**WHAT IS REQUIRED:**
From the entries that follow, list every line in which the string "human" appears.

Stored items
#####
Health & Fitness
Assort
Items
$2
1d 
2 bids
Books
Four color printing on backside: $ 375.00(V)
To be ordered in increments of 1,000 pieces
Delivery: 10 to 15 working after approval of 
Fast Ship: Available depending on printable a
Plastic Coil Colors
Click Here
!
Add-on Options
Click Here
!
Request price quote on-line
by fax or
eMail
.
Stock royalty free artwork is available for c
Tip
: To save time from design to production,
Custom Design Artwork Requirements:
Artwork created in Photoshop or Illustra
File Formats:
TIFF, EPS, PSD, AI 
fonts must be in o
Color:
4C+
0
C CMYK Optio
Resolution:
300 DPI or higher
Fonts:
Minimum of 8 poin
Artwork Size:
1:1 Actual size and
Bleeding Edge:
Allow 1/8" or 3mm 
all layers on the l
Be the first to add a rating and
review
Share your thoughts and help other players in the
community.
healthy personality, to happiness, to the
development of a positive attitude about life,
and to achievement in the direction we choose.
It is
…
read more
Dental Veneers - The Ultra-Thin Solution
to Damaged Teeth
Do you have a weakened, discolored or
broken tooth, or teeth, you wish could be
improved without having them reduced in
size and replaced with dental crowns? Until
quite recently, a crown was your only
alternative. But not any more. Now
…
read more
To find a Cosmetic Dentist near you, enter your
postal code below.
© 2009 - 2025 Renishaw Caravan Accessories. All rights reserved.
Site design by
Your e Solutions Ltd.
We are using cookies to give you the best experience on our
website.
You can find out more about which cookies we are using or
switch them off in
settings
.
#####
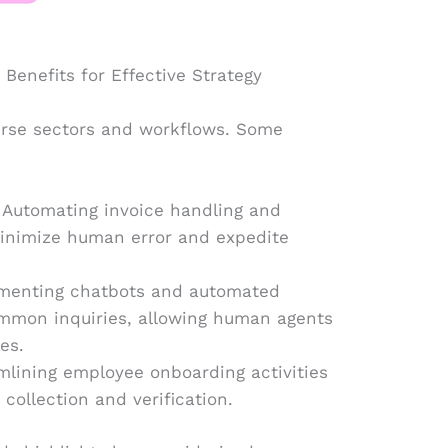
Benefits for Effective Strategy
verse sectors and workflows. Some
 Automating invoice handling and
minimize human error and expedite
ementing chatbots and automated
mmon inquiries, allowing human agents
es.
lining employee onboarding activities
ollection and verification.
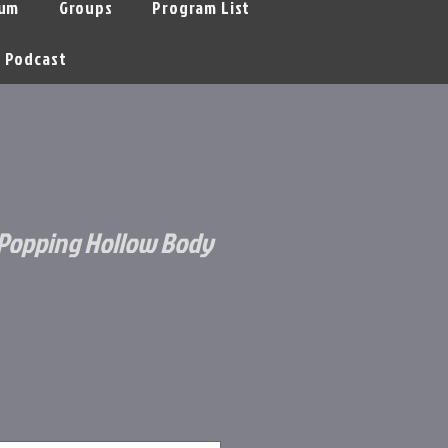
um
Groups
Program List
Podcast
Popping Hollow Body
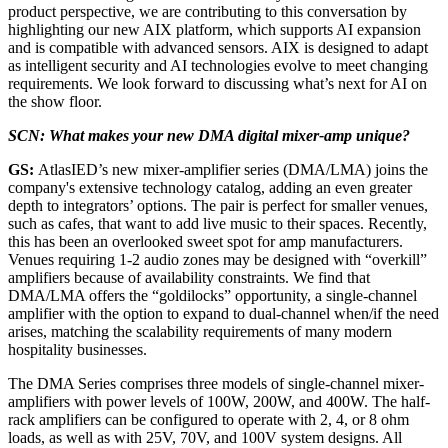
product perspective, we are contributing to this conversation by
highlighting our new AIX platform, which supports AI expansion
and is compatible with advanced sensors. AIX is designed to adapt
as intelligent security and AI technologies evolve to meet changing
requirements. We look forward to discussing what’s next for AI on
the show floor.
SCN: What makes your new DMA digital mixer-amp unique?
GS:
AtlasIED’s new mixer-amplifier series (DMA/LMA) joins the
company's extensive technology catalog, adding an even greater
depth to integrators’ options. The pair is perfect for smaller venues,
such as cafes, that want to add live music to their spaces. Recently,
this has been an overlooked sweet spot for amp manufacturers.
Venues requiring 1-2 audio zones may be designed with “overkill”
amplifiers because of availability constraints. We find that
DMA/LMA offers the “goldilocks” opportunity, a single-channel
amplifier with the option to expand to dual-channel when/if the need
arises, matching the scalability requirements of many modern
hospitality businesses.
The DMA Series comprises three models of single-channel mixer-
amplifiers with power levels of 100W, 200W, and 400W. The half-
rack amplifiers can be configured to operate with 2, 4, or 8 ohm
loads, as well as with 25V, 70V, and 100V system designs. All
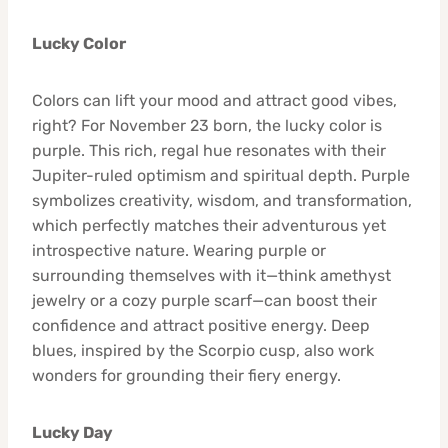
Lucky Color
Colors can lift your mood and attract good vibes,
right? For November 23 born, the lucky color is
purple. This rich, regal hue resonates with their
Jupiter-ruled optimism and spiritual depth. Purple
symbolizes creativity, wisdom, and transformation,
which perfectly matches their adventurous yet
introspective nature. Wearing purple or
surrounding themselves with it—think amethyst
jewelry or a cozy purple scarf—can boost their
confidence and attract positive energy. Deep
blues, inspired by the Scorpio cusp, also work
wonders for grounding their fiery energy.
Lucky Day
#####
**TASK RESULT:**
minimize human error and expedite
mmon inquiries, allowing human agents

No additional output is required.